Having to play the essentially the same character whilst wearing the mask as Jim Carrey is just beyond Kennedy’s range. He doesn’t have the in your face energy that made Carrey so successful in the role. Luckily he only has to don the mask twice in the movie and the focus for the masks powers are on baby Alvey and Otis, which ends up in a movie so reliant on CGI that I can’t believe that George Lucas wasn’t involved in this. The CGI itself sometimes actually looks pretty good (especially the bits with Otis), but on other occasions it’s just plain awful (generally the Alvey bits).
I have to admit that I actually laughed out loud at the battles between Alvey and Otis, which have a really nice Tom and Jerry feel to them (complete with explosives disguised as bones and overly convoluted traps that backfire on Otis). There’s even some traditionally animated cartoon sequences that I found reminiscent of Baby Herman in Who Framed Roger Rabbit? Whilst none of this is original in anyway, and its best gags are lifted directly from One Froggy Evening and The Flintstones, it appealed to the part of me that will still happily watch cartoons for hours enough to actually keep me entertained.

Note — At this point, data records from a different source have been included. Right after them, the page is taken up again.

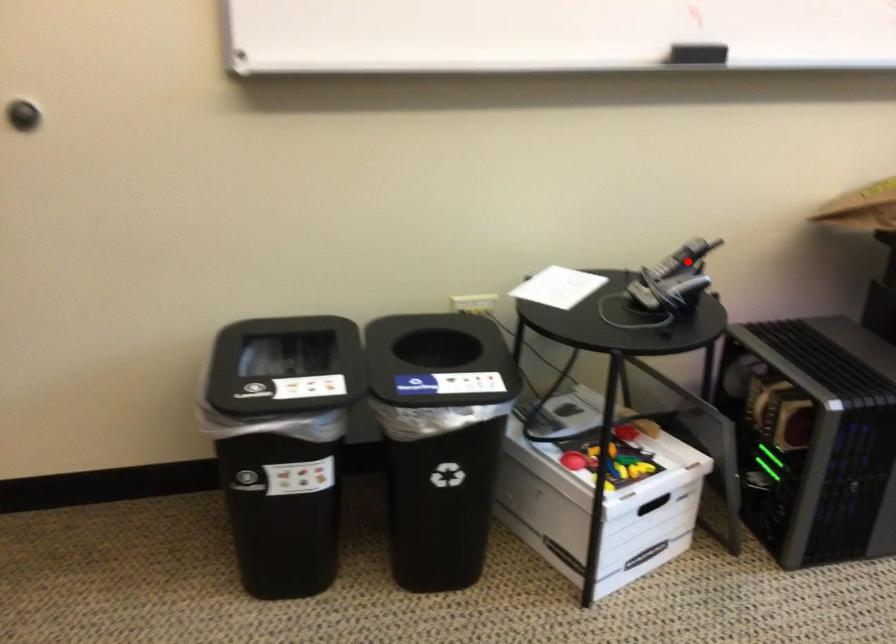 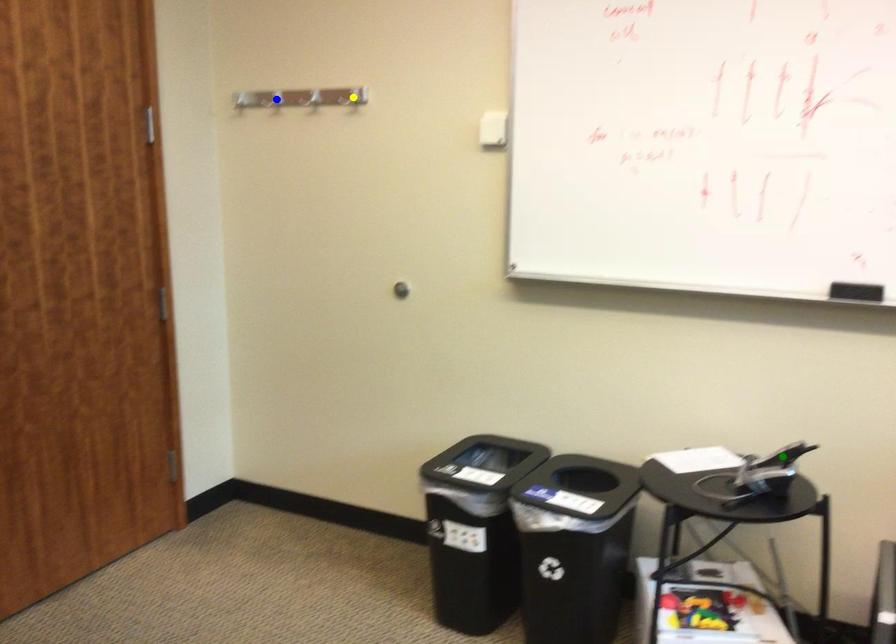 Question: I am providing you with two images of the same scene from different viewpoints. A red point is marked on the first image. You are given multiple points on the second image. Can you choose the point in image 2 that corresponds to the point in image 1?

Choices:
 (A) yellow point
 (B) green point
 (C) blue point

Answer: (B) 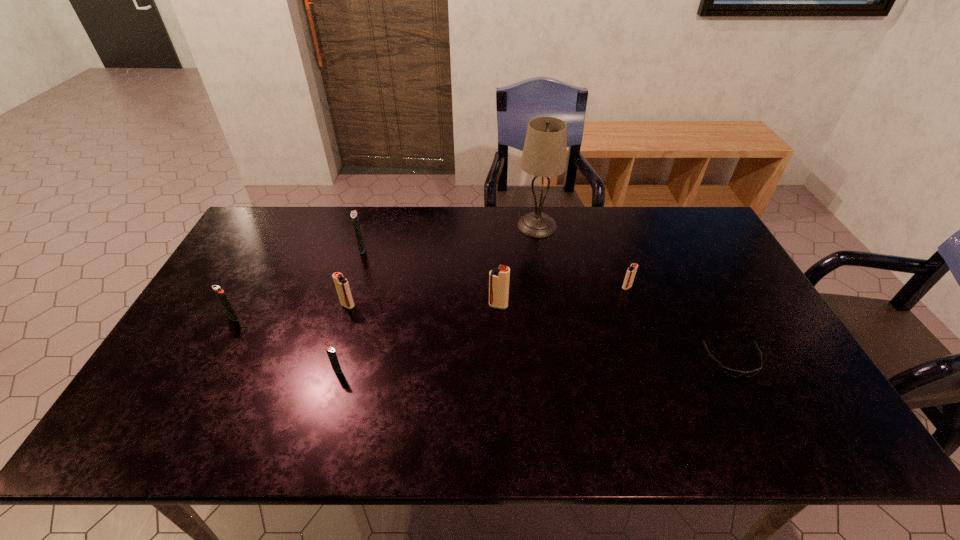 Locate an element on the screen. This screenshot has height=540, width=960. free space at the near edge of the desktop is located at coordinates (609, 447).

Locate an element on the screen. Image resolution: width=960 pixels, height=540 pixels. vacant space at the left edge of the desktop is located at coordinates (212, 290).

You are a GUI agent. You are given a task and a screenshot of the screen. Output one action in this format:
    pyautogui.click(x=<x>, y=<y>)
    Task: Click on the blank space at the right edge of the desktop
    This screenshot has height=540, width=960.
    Given the screenshot: What is the action you would take?
    pyautogui.click(x=707, y=309)

Locate an element on the screen. The height and width of the screenshot is (540, 960). vacant space at the far left corner of the desktop is located at coordinates (260, 223).

I want to click on vacant region at the near left corner of the desktop, so click(160, 447).

Locate an element on the screen. This screenshot has height=540, width=960. vacant space at the near right corner of the desktop is located at coordinates click(x=831, y=447).

Find the location of a particular element. This screenshot has height=540, width=960. free spot between the second biggest red igniter and the leftmost object is located at coordinates (291, 312).

You are a GUI agent. You are given a task and a screenshot of the screen. Output one action in this format:
    pyautogui.click(x=<x>, y=<y>)
    Task: Click on the vacant area between the smallest red igniter and the leftmost red igniter
    This screenshot has height=540, width=960.
    Given the screenshot: What is the action you would take?
    pyautogui.click(x=488, y=296)

Locate an element on the screen. free area in between the rightmost black igniter and the sunglasses is located at coordinates (536, 366).

The height and width of the screenshot is (540, 960). I want to click on unoccupied area between the biggest red igniter and the second nearest black igniter, so coord(366,312). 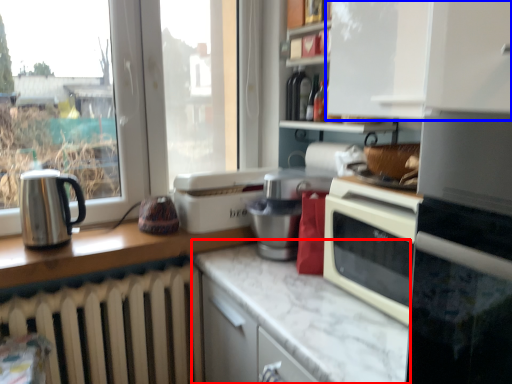 Question: Which of the following is the farthest to the observer, counter top (highlighted by a red box) or cabinetry (highlighted by a blue box)?

Choices:
 (A) counter top
 (B) cabinetry

Answer: (B) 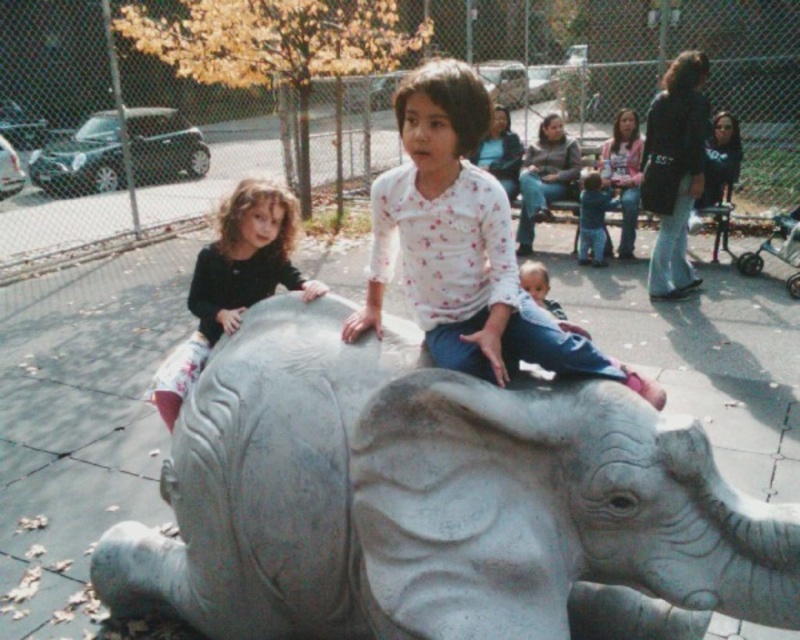 Is gray stone elephant at center below white floral shirt at center?

Yes.

In the scene shown: Can you confirm if gray stone elephant at center is shorter than white floral shirt at center?

No.

Identify the location of gray stone elephant at center. The width and height of the screenshot is (800, 640). (436, 502).

Image resolution: width=800 pixels, height=640 pixels. What do you see at coordinates (436, 502) in the screenshot? I see `gray stone elephant at center` at bounding box center [436, 502].

Can you confirm if gray stone elephant at center is shorter than dark brown hair at left?

No, gray stone elephant at center is not shorter than dark brown hair at left.

Who is more forward, (448, 577) or (284, 189)?

Point (448, 577) is in front.

This screenshot has height=640, width=800. Find the location of `gray stone elephant at center`. gray stone elephant at center is located at coordinates (436, 502).

Between point (458, 225) and point (293, 273), which one is positioned in front?

Point (458, 225) is more forward.

In the scene shown: Does white floral shirt at center have a larger size compared to dark brown hair at left?

Yes.

Between point (454, 163) and point (282, 218), which one is positioned in front?

Positioned in front is point (454, 163).

Identify the location of white floral shirt at center. (462, 244).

As for the rest of the actors, Alan Cumming gives a nice comic book villain performance as Loki, even though he’s constantly being dressed in a variety of wacky disguises as he attempts to track down the mask baby. Of course this does raise a few questions, firstly is why? Nobody has seen him before and he has godly powers, so why put on a ridiculous outfit when visiting the various houses? He could surely just do whatever he wanted to? Secondly, a few films back on this list, we learnt that whenever a god leaves a mask on Earth he leaves a guardian to protect it (often with powers not normally associated with the animal they’re named after). So where was the Viking throwing babies from windows seeing if they’d bounce (the mask baby would) just like in Pumaman? Isn’t this the norm these days?
Traylor Howard doesn’t really do much in the movie, and Stephen Wright (as Avery’s boss, Daniel Moss) is pretty forgettable. Bob Hoskins plays a small cameo role as Odin. Of course Hoskins is an actor who’s had previous experience acting in a movie alongside flat, lifeless characters, who nonetheless featured among their number someone that all the boys fancied even though they knew that they really shouldn’t. But the less said about his cameo in Spiceworld, the better…

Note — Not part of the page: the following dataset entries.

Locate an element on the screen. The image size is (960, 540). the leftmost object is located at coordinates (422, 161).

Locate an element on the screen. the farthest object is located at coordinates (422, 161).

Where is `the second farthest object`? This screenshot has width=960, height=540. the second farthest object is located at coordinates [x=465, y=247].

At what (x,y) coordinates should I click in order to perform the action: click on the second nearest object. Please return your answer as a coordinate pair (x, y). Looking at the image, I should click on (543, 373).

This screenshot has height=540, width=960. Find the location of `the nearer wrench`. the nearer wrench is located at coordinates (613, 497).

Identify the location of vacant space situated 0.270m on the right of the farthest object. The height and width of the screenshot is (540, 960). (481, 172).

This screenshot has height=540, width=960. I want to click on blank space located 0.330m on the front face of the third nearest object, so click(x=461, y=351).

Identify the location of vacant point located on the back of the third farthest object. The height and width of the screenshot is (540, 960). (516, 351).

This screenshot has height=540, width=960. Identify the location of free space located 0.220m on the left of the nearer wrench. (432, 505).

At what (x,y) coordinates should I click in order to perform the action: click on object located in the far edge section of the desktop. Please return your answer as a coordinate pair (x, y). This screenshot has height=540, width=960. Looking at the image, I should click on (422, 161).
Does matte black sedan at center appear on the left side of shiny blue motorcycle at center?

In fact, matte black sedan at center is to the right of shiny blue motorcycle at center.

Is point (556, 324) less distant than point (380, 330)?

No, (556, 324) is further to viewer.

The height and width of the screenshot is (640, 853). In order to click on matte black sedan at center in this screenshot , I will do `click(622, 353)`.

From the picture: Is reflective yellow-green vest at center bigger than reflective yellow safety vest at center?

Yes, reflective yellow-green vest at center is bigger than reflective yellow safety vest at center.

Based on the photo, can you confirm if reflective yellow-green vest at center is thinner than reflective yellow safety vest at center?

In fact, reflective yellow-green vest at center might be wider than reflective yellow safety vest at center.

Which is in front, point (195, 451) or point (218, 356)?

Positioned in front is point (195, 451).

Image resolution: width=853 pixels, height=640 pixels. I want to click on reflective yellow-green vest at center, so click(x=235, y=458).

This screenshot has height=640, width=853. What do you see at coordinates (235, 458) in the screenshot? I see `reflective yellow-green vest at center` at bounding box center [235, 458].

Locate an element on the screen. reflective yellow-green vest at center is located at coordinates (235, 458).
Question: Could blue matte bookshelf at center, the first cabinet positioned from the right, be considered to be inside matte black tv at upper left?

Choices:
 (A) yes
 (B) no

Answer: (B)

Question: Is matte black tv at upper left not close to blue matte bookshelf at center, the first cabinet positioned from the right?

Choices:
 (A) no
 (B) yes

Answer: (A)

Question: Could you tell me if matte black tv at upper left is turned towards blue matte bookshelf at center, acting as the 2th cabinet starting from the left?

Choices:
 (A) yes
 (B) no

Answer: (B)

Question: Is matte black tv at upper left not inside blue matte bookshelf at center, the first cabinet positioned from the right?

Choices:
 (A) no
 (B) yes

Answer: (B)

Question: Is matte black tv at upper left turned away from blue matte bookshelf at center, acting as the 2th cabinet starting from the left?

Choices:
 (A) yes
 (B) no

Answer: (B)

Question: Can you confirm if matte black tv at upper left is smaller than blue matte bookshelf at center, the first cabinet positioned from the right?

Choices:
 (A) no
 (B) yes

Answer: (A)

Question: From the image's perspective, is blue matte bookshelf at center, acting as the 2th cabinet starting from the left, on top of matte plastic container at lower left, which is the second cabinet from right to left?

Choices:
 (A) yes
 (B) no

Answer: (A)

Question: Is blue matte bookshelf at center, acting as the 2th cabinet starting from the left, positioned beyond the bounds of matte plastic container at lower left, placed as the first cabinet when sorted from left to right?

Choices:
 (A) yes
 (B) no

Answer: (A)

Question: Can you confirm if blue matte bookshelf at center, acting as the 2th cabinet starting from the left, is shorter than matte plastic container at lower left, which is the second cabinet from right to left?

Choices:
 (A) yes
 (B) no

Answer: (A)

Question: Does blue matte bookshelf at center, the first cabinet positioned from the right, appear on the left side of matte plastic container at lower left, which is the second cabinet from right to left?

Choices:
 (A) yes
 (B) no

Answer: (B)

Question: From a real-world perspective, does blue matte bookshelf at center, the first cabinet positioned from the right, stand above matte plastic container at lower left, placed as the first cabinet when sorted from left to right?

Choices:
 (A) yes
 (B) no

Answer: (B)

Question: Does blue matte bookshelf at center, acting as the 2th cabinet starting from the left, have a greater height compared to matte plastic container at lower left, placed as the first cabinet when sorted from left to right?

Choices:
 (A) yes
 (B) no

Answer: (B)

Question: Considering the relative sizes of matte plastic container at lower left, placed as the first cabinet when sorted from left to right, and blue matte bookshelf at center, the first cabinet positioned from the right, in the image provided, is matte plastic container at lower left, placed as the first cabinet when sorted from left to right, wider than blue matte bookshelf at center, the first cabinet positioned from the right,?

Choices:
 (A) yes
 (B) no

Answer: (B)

The general look of the movie, from sets to costume actually has a really nice comic book feel to it. No matter how much you hate this movie, you can’t deny that it’s well designed at least. The worst part of the design for me was Kennedy’s version of The Mask. Whilst Carrey’s version was faithful to the original comic and looked impressive in it’s simplicity, Kennedy’s version is saddled with a oversized comedy chin and crappy plastic orange wig that looks like it’s from a live action Dragon Ball Z.

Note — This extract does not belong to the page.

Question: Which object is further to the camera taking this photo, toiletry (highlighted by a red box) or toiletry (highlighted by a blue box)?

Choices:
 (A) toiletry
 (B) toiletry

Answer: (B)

Honestly I can’t recommend you track it down and watch it, and would suggest that you watch the original instead (or the Looney Tunes classic One Froggy Evening which would basically save you nearly an hour and a half of you're life), but if you do find yourself watching this movie for some reason, then just take it for what it is. It may be pretty badly acted, and Jamie Kennedy may not be a patch on Jim Carrey, but it’ll probably be enough to keep the kids quiet on a rainy Sunday. Whilst this may not be a great movie, it’s the first comedy we’ve watched on this list that I’ve genuinely laughed at, and for that reason I don’t think it deserves to be this low down, if it deserves to be on the list at all.